Depth Sensing Overview

The ZED stereo camera reproduces the way human binocular vision works. Human eyes are horizontally separated by about 65 mm on average. Thus, each eye has a slightly different view of the world around. By comparing these two views, our brain can infer not only depth but also 3D motion in space.

Likewise, Stereolabs’ stereo cameras have two eyes separated allowing them to capture high-resolution 3D video of the scene and estimate depth and motion by comparing the displacement of pixels between the left and right images.

Depth Perception #

Depth perception is the ability to determine distances between objects and see the world in three dimensions. Up until now, depth sensors have been limited to perceiving depth at short range and indoors, restricting their application to gesture control and body tracking. Using stereo vision, the ZED is the first universal depth sensor:

  • Depth can be captured at longer ranges, up to 35m.
  • Field of view is much larger, up to 110° (H) x 95° (V).
  • The camera works indoors and outdoors, contrary to active sensors such as structured-light or time of flight.

Depth Map #

Depth maps captured by the ZED store a distance value (Z) for each pixel (X, Y) in the image. The distance is expressed in metric units (meters for example) and calculated from the back of the left eye of the camera to the scene object.

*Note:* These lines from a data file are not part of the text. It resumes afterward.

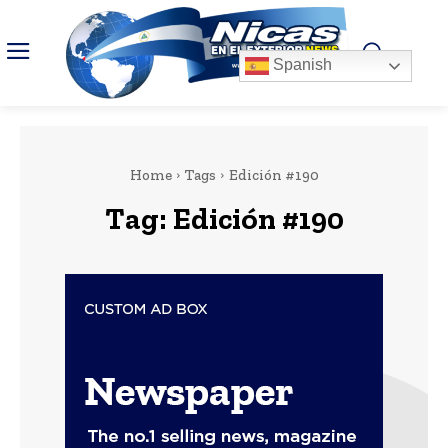
Spanish
Home
Tags
Edición #190
Tag:
Edición #190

Depth maps cannot be displayed directly as they are encoded on 32 bits. To display the depth map, a color image representation is used, where depth values are mapped to a color scale, allowing for an intuitive visualization of depth variations in the scene.

Left ImageDepth Map

3D Point Cloud #

Another common way of representing depth information is by a 3D point cloud. A point cloud can be seen as a depth map in three dimensions. While a depth map only contains the distance or Z information for each pixel, a point cloud is a collection of 3D points (X,Y,Z) that represent the external surface of the scene and can contain color information.

For more information on Depth Sensing, see the Using the API page.

Depth Accuracy #

Stereo vision uses triangulation to estimate depth from a disparity image, with the following formula describing how depth resolution changes over the range of a stereo camera:

Dr = Z² * alpha

where Dr is depth resolution, Z the distance and alpha a constant.

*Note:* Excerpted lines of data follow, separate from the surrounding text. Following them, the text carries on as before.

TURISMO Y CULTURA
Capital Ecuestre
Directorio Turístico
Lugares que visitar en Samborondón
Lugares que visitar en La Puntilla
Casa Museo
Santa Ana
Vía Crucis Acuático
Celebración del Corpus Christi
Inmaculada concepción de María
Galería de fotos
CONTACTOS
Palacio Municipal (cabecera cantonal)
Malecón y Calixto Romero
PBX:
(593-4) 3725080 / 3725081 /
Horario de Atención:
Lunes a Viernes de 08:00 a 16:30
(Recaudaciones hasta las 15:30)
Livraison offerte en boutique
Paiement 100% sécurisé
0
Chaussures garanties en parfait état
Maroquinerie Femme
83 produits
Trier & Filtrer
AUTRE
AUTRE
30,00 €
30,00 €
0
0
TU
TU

Depth accuracy decreases with distance, following a quadratic relationship. For ZED stereo cameras, depth accuracy is typically around 1% of the measured distance at close range, increasing to about 9% at the maximum range.

Depth accuracy may also be reduced by outlier measurements on homogeneous or textureless surfaces, such as white walls, green screens, or reflective areas. These surfaces often lack visual features, leading to temporal instability and less reliable depth measurements.